Collected data entries:
-- -- --

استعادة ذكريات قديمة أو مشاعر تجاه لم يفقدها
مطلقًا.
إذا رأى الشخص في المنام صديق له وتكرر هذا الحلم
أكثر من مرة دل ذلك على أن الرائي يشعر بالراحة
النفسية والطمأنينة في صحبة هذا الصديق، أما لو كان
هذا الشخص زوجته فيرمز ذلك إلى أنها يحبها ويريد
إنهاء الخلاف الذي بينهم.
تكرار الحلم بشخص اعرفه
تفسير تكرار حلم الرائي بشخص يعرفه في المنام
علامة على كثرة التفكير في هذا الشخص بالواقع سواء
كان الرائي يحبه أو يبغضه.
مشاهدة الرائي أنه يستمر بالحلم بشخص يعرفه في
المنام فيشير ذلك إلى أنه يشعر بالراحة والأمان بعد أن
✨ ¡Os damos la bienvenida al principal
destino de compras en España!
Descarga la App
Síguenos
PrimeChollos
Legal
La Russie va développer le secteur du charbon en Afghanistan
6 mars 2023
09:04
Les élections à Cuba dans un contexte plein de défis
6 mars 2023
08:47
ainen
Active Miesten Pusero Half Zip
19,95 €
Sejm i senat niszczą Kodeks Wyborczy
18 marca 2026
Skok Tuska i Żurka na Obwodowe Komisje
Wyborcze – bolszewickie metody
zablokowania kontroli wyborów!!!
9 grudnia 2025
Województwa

-- -- --

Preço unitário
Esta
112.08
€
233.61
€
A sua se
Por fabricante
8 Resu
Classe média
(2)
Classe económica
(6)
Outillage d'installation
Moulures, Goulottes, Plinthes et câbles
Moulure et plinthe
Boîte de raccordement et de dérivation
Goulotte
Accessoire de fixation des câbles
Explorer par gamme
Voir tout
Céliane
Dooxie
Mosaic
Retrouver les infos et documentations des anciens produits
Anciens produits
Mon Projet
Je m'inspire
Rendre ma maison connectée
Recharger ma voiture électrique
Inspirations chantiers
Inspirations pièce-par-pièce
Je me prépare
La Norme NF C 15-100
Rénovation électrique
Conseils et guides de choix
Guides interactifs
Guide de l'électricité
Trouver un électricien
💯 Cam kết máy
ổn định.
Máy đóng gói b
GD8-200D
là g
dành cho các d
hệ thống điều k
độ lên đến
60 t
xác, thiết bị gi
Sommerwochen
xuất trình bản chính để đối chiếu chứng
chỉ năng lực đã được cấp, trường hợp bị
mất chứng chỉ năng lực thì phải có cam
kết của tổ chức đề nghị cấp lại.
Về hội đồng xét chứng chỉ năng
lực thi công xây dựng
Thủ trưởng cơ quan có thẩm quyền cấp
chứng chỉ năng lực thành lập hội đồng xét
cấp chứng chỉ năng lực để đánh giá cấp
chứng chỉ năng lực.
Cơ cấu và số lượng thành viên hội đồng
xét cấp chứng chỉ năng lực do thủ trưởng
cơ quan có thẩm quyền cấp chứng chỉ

-- -- --

What is expected:
Your answer should be a single number: the count of lines in the records that contain "المنام".

Solution below:
3